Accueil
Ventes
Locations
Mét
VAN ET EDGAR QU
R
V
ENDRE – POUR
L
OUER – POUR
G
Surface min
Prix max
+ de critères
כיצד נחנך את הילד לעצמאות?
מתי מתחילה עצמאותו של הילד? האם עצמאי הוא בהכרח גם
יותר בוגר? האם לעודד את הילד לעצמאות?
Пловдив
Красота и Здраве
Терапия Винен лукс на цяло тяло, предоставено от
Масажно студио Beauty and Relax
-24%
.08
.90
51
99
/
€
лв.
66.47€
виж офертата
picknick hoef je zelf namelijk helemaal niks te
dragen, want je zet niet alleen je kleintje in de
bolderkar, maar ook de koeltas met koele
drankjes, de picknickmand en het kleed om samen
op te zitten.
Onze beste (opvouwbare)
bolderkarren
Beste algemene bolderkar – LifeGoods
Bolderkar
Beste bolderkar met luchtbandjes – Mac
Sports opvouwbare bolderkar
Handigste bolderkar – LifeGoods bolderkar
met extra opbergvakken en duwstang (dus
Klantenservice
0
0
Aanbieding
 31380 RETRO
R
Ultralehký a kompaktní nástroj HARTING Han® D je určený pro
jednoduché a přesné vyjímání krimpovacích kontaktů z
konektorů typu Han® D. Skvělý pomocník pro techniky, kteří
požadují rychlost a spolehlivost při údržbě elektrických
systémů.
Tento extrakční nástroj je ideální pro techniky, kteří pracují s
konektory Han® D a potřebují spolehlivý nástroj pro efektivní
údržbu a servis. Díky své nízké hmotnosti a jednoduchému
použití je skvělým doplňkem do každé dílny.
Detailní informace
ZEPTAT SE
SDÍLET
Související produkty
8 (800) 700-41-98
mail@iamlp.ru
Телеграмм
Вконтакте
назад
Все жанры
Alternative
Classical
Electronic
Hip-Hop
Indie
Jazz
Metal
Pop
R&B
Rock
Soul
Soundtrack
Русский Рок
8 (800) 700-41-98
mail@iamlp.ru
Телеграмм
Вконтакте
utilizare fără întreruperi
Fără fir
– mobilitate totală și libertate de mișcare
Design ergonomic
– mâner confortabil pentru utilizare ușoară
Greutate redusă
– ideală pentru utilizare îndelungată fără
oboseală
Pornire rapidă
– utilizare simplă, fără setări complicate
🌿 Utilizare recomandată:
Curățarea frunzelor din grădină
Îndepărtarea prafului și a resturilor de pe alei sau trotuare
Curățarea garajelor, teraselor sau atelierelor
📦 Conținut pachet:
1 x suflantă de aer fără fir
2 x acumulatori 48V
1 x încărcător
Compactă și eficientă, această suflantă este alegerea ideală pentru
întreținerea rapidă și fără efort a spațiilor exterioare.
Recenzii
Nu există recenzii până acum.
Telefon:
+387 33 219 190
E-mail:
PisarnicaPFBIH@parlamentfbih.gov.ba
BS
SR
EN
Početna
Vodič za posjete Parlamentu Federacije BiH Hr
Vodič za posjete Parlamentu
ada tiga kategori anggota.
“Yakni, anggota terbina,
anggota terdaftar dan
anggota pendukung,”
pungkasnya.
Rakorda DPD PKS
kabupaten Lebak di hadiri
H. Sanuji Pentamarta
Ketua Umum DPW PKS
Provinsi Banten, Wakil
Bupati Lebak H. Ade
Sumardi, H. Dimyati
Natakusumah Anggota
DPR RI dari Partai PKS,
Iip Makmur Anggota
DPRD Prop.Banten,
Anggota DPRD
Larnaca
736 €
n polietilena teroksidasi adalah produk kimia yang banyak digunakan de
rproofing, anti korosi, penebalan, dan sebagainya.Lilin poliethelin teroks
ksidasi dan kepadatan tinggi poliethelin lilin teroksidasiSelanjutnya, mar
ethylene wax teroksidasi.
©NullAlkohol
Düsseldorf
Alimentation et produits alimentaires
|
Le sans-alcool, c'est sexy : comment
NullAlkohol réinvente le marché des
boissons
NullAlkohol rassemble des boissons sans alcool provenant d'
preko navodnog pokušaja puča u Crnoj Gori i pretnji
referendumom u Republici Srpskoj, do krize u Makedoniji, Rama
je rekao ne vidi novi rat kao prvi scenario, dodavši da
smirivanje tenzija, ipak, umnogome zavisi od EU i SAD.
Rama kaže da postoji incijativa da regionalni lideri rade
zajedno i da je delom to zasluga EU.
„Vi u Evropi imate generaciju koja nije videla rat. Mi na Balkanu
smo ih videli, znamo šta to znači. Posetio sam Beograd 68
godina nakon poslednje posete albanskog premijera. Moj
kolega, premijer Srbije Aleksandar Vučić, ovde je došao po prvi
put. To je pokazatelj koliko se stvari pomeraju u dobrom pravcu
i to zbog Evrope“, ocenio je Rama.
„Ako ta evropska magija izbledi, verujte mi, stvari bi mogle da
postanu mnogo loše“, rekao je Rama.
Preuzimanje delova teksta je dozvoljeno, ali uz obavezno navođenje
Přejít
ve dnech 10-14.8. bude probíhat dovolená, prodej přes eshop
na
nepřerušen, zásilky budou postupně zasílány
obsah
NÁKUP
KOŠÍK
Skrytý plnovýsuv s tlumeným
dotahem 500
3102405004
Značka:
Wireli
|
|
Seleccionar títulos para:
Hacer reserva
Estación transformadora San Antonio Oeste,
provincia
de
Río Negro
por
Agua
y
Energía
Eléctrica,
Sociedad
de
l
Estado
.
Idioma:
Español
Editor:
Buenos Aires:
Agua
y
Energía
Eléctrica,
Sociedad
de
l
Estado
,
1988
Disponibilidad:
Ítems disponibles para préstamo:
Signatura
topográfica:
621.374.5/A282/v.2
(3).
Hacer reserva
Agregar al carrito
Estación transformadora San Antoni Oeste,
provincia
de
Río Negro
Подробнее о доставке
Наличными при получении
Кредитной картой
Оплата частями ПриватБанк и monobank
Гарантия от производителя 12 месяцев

▬▬▬

__What the task requires__
Go through the entries above and copy each line holding the string "LifeGoods".

__Written response__
Beste algemene bolderkar – LifeGoods
Handigste bolderkar – LifeGoods bolderkar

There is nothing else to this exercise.